Thursday, February 25, 2010

Report On The Winter Olympics

I haven’t had much interest in the Olympics until recently. The Olympics seemed more important back in the Cold War when we had to beat the Ruskies. After not watching the last few Olympics, I’ve been watching the 2010 Olympic Winter Games in Vancouver and have actually found myself enjoying it.

I didn’t really care for the opening ceremony, especially the “cultural” ceremonies. I figure everything I need to know about Canadian culture I already learned from Bob and Doug McKenzie. The ceremony was pretty heavy on Indian culture too. I don’t care about the culture of American Indians, much less Canadian ones. (Both groups are pretty much the same, except one is legally obliged to send smoke signals in two languages.)

The other day I was watching the biathlon, which involves athletes cross-country skiing to various shooting ranges where they must shoot rifles at targets. Back in 1950’s they fired service rifle calibers like .30-06 and .308 out to 250 meters, but as more and more Europeans (and many Americans) became mewling socialist pussies they had to drop that down to .22 rimfires at 50 meters.

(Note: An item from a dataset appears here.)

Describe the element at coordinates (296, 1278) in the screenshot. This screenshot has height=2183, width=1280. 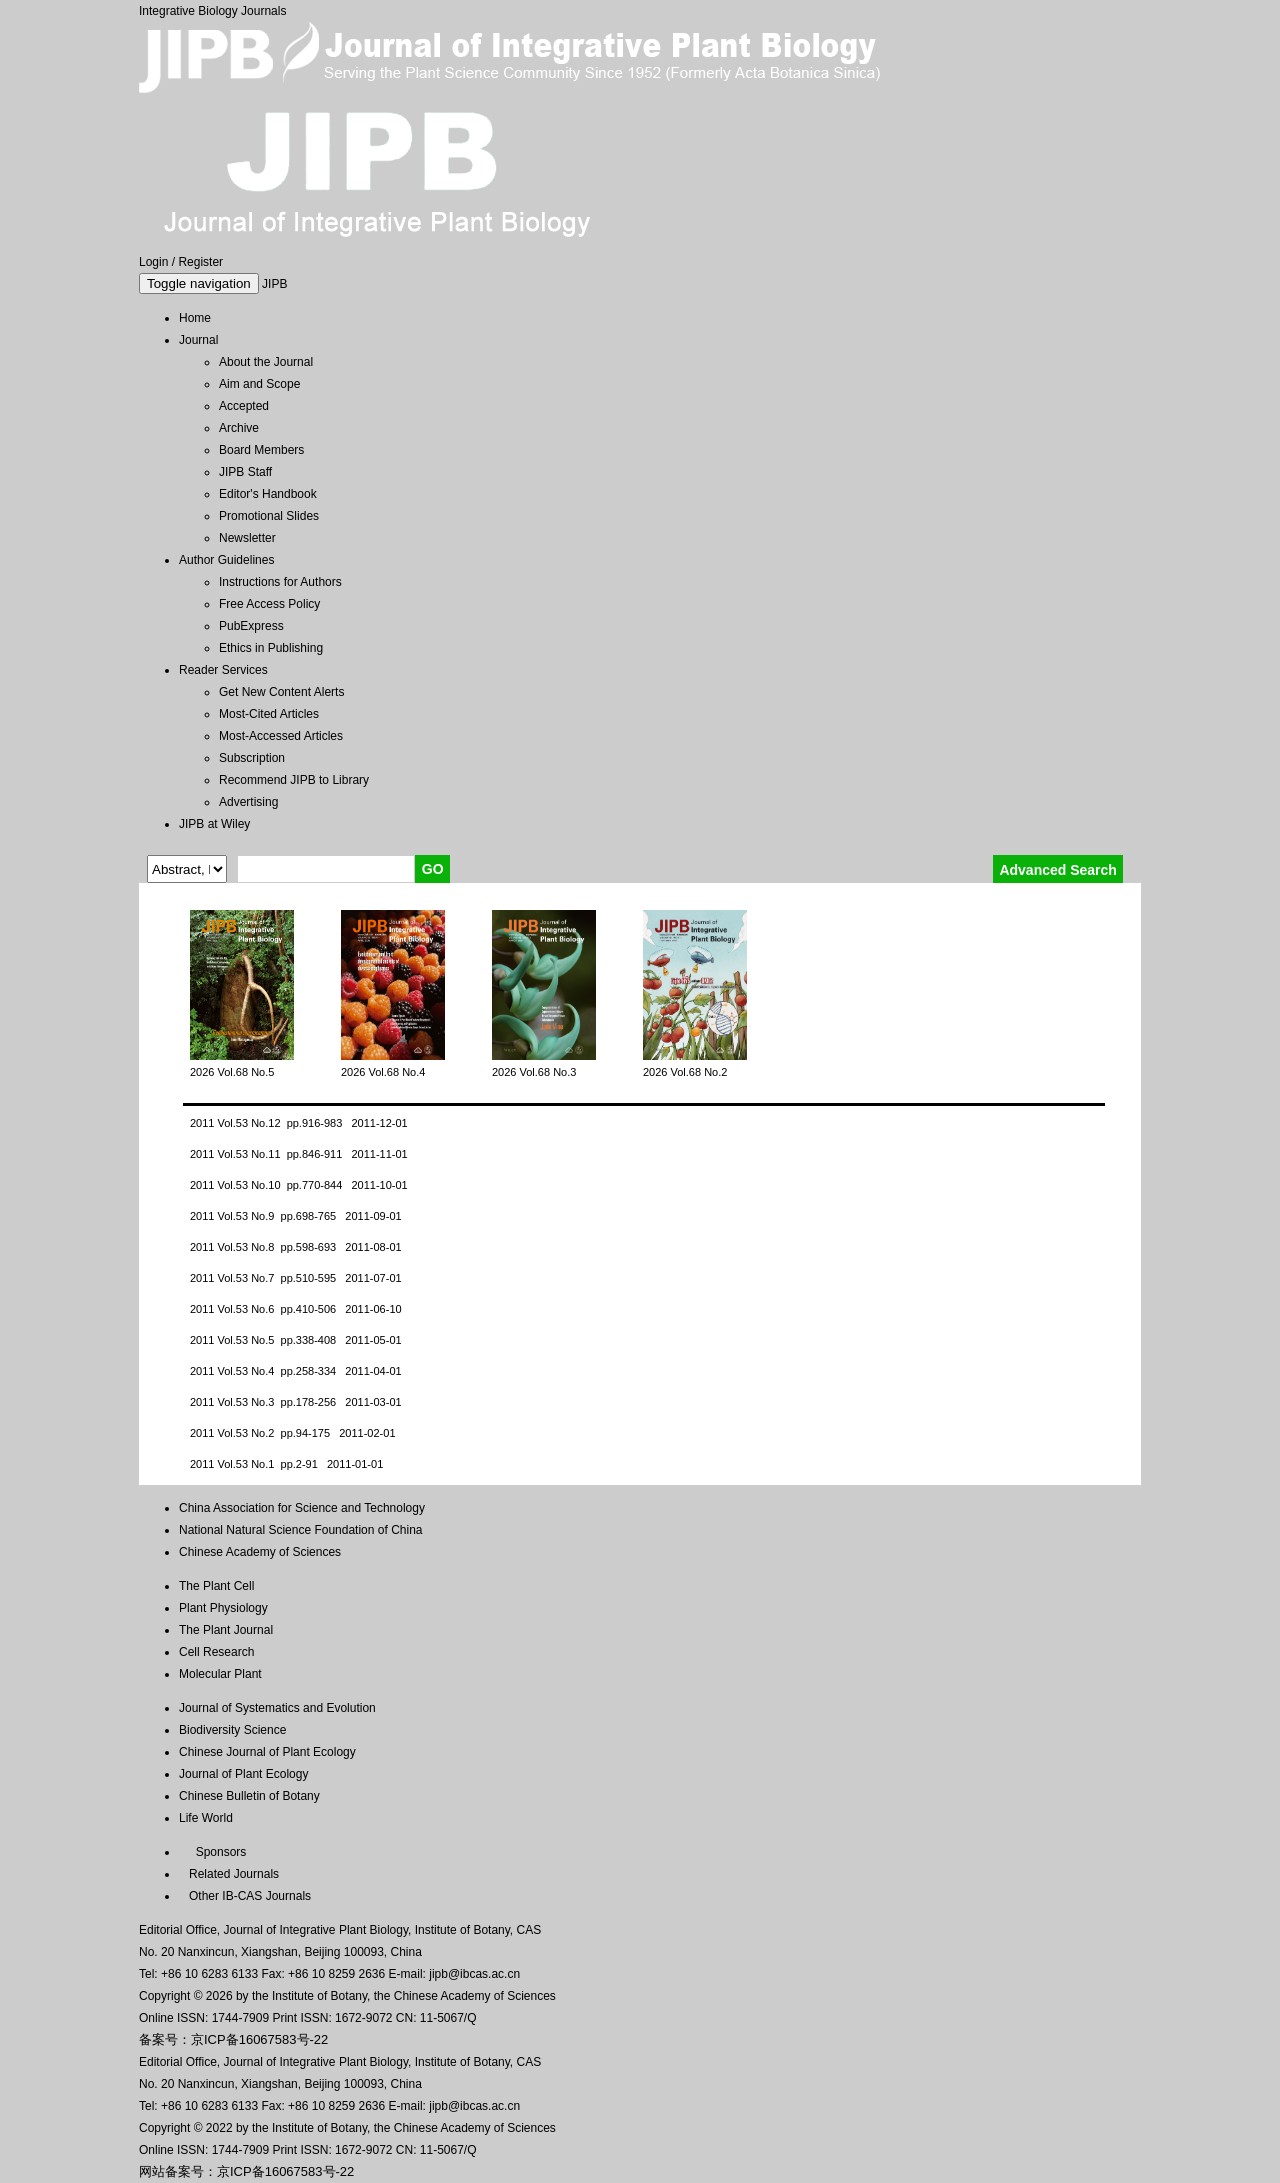
I see `2011 Vol.53 No.7 pp.510-595 2011-07-01` at that location. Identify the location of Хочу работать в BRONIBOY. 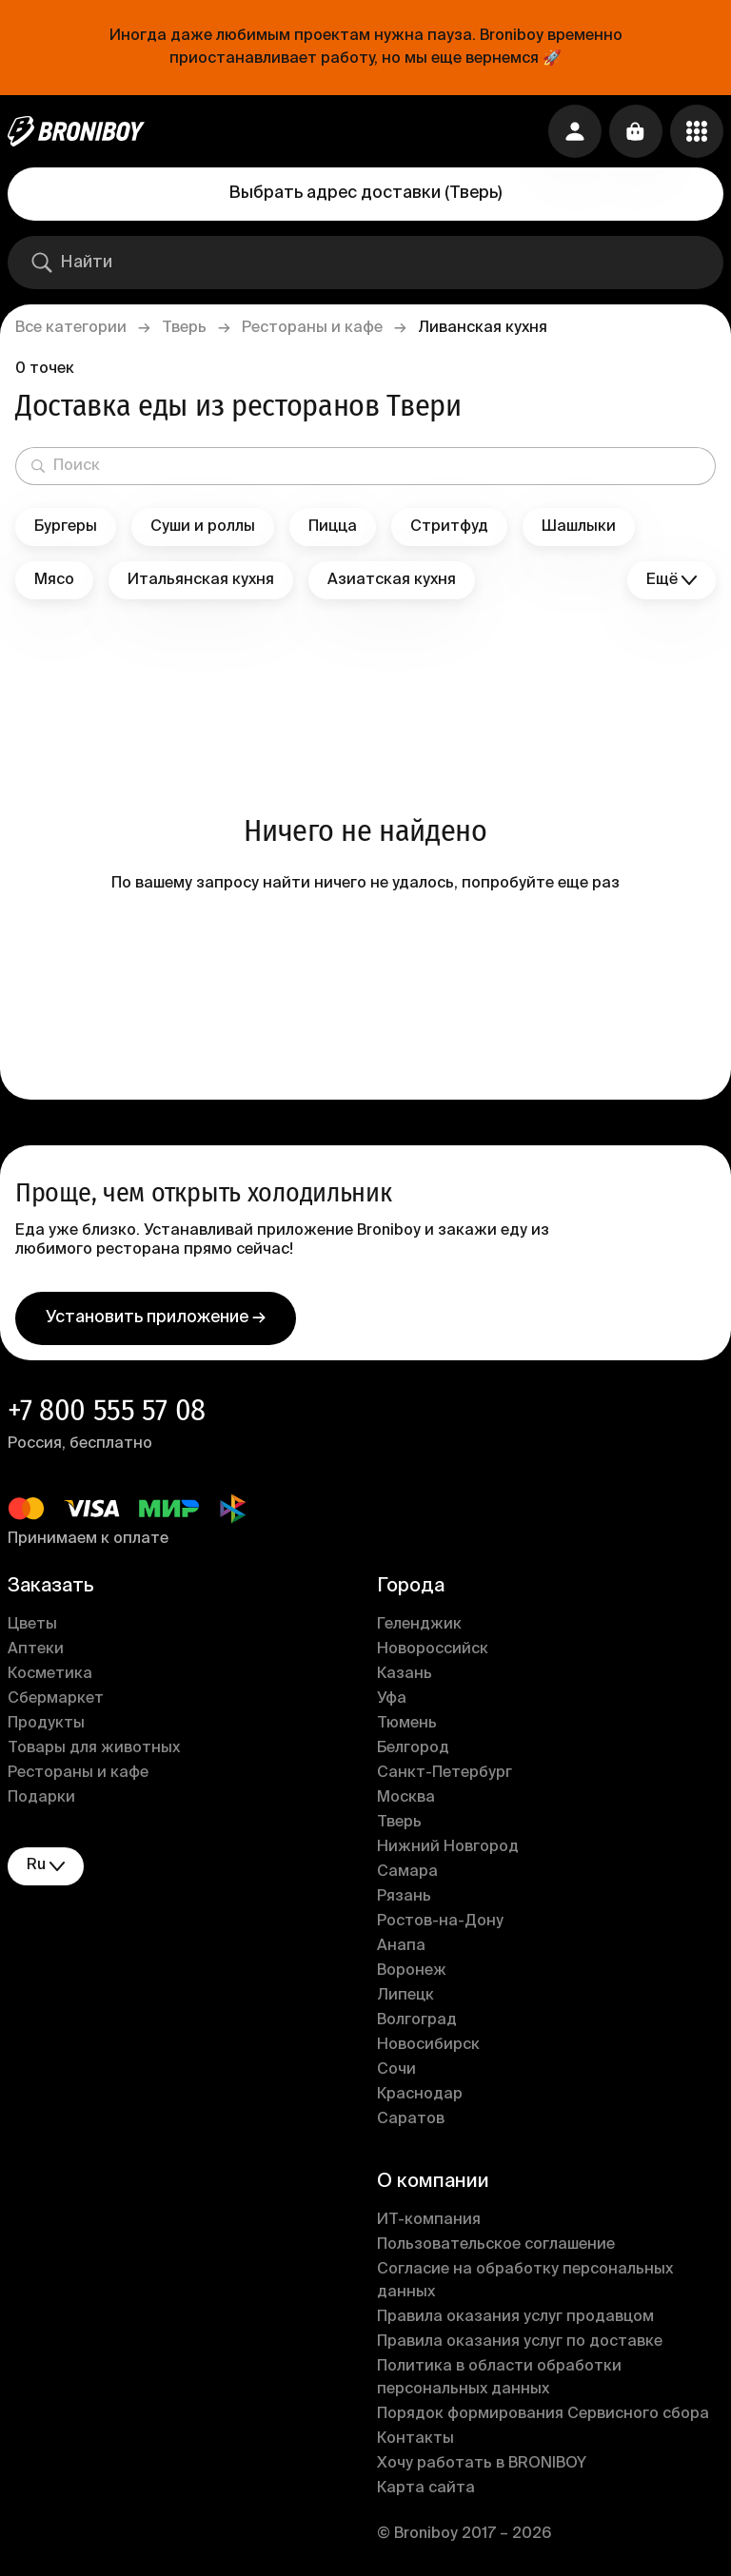
(481, 2463).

The great thing about watching the Olympics is that you never know when you may see history in the making. When I was watching the biathlon, for instance, when the shooting started, the French biathlete immediately set a new world record for distance of a rifle thrown into underbrush, followed quickly by two new cross-country speed records (with and without skis). Of course, the judges won’t be able to give him an official time until he actually stops running. He was last seen running east along Alberta Provincial Highway 3. If anyone spots him please contact the RCMP.

Much to the surprise of Bawb and me, there are actually sports that don’t even involve firearms. (When did this happen?!) One example of such a gunless event is the “sport” of curling. In this game, one dude shoves a heavy weight (called a “stone“) across some ice (called the “curling sheet“), then two idiots run along sweeping in front of the stone with special brooms (called “brooms“). When I tried to explain this game to my wife she thought I was either pulling her leg or I was back on the sauce.

Other no-firearm events include figure skating (more commonly referred to as “that gay crap”), skiing and snowboarding, the bawbsled and the loogie, and speed skating. [Message to the Olympic committee: Please note that ALL of these events would be much more exciting WITH firearms. Like one-time I saw 007 get chased down a bawbsled run by a bad guy on a motorcycle with machine-guns on it. That was awesome! Change the rules or my brother and I will come there to Mt. Olympus and kick your ass.]

So now, as the 2010 Winter Olympics near their end, we can contemplate the significance of this gathering of many nations as both competitors and as friends, a global brotherhood of man, competing against each other peacefully. Whether or not you were infected with “Olympic fever” (officially H7C3), it appears that the Vancouver Games will be one for the history books, setting many new records, including number of spectators eaten by sasquatch.

5 comments:

Bawb said...

Did you see the doughnut-eating and beer-swilling events? That was AWESOME. Some guys named McKenzie took the gold and silver in both events. Homer Simpson came in a distance third with the bronze. Go team Maple Leaf!

Anonymous said...

You guys are at least my fourth maybe third favorite blog. (Mine is first, of course, followed by Sipsey Street Irregulars.) I commented on the same subject last week. For the curious, http://iowapatriots.blogspot.com/2010/02/winter-olympics.html I even wrote that I thought that the biathlon would be cooler with M1's or M1A's at 300 meters and iron sight. Curling had to have started as a drinking game. Can't think of any other way that I'd think to chase rocks on a frozen lake with a broom. After seeing that a few of the women curlers are good looking gals, I can't help but think that bikinis would really increase the fan base. And you're right, guns would improve this sport. Rock doesn't stop where you want it...shoot it into submission! Later gents.

NorthBridge

Ben said...

Thanks NorthBridge. Just read your Olympic post. Quite right.

Bawb said...

Let's not discriminate against our Muslim brethren and allow RPG's and IED's to be used in the Biathlon.

Mattexian said...

You and Tam's View From the Porch both touched on something that rattled thru my brain, about how the Olympics have gotten away from it's foundation of peaceful competition of military skills. And maybe it's the engineer/mechanic upbringing I had, but all the events that need judging for qualifying, not quantifying, sure they're pretty to watch, but if it's not the fastest, most accurate, then it's like comparing DaVinci and VanGogh, arguing who's better.

WV: comano; Heh, I think it's missing a few letters, shouldn't it be "Commando"?